BEGIN Task inputs
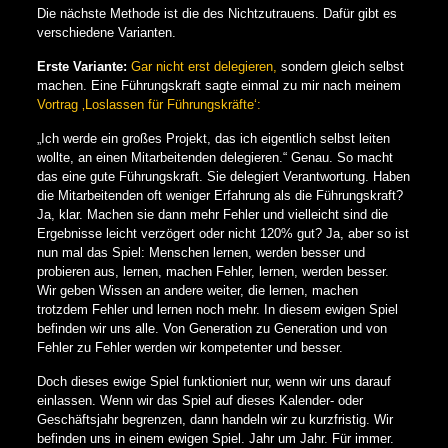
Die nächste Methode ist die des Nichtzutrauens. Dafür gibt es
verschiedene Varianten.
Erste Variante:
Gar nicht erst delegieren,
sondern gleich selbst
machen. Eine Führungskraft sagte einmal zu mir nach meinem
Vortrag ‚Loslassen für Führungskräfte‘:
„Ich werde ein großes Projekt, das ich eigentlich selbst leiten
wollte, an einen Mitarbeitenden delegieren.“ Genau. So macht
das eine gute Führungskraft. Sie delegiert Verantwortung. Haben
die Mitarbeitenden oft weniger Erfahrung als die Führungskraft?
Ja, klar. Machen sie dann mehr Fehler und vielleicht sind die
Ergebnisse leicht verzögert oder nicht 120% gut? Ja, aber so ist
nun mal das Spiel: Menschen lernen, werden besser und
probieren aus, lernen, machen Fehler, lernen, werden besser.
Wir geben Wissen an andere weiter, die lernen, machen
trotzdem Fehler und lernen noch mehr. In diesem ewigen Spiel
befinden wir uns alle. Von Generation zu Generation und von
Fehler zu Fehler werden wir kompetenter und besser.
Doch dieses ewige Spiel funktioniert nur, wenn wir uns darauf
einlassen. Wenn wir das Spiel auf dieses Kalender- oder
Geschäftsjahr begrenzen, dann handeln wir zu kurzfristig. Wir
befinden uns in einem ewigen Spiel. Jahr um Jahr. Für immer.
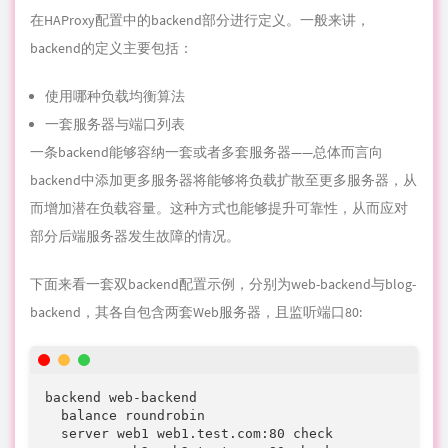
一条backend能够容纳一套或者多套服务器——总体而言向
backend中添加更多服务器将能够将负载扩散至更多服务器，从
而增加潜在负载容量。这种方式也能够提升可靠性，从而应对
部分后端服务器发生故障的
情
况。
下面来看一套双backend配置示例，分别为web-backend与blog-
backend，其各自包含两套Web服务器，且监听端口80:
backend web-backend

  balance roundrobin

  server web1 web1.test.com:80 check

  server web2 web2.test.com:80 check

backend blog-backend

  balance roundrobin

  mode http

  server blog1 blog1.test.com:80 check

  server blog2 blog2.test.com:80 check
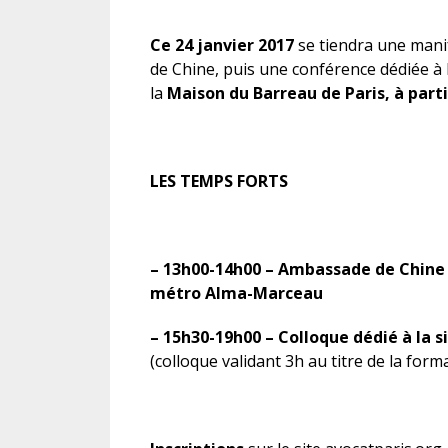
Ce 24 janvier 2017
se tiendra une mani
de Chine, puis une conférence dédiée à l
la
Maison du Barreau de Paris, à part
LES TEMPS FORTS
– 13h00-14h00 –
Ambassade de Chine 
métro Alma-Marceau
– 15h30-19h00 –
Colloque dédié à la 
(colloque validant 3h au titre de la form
END Task inputs
BEGIN Task inputs
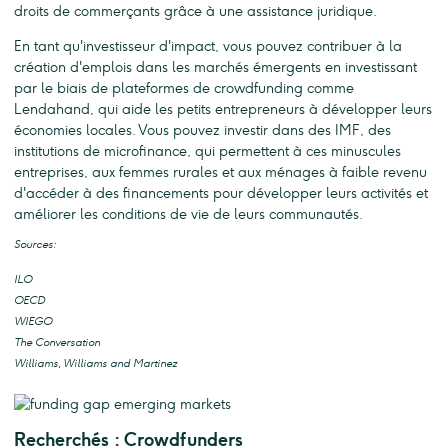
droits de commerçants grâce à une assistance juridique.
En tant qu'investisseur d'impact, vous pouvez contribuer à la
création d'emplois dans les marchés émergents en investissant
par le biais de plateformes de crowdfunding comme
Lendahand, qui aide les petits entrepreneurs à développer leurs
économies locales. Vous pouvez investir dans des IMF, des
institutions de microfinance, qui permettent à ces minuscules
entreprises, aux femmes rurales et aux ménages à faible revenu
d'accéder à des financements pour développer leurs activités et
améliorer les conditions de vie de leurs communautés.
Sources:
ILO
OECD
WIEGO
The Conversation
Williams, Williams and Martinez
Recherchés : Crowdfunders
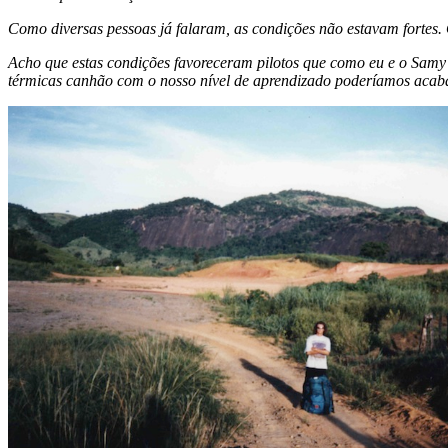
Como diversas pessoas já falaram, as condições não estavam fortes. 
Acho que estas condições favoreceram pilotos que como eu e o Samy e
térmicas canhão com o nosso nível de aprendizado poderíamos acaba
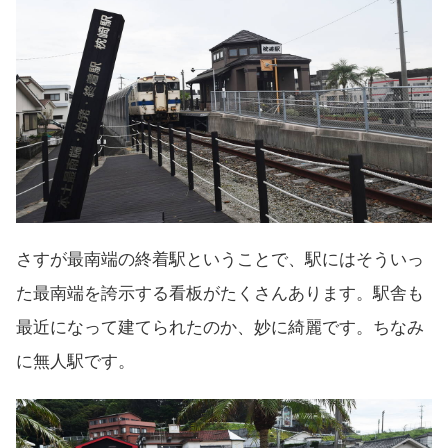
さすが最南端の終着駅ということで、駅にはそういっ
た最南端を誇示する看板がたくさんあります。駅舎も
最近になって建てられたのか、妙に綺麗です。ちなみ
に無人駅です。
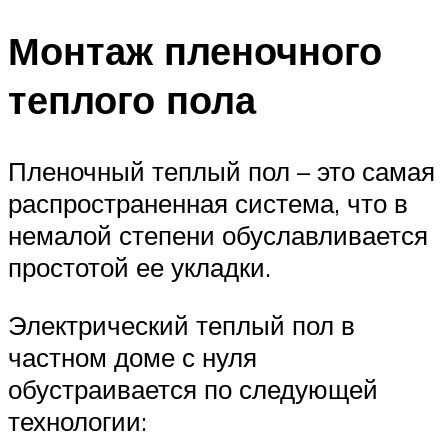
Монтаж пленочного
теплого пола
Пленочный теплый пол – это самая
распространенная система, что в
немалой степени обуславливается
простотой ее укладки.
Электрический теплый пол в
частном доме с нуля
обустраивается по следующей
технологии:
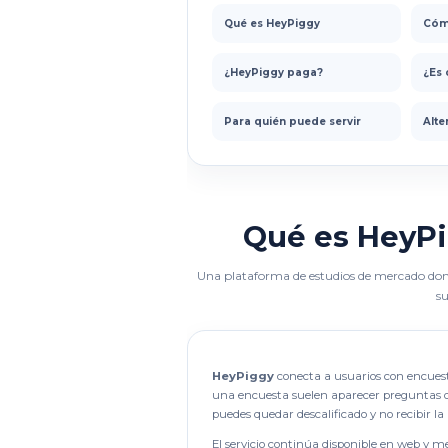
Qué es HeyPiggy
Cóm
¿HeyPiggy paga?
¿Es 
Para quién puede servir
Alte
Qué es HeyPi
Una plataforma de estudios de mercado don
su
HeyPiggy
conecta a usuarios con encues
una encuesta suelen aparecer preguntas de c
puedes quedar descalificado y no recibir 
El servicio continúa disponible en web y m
END Task inputs
What to work on — Scan the data above, find each line with "lernen", and copy it.

Task result —
nun mal das Spiel: Menschen lernen, werden besser und
probieren aus, lernen, machen Fehler, lernen, werden besser.
Wir geben Wissen an andere weiter, die lernen, machen
trotzdem Fehler und lernen noch mehr. In diesem ewigen Spiel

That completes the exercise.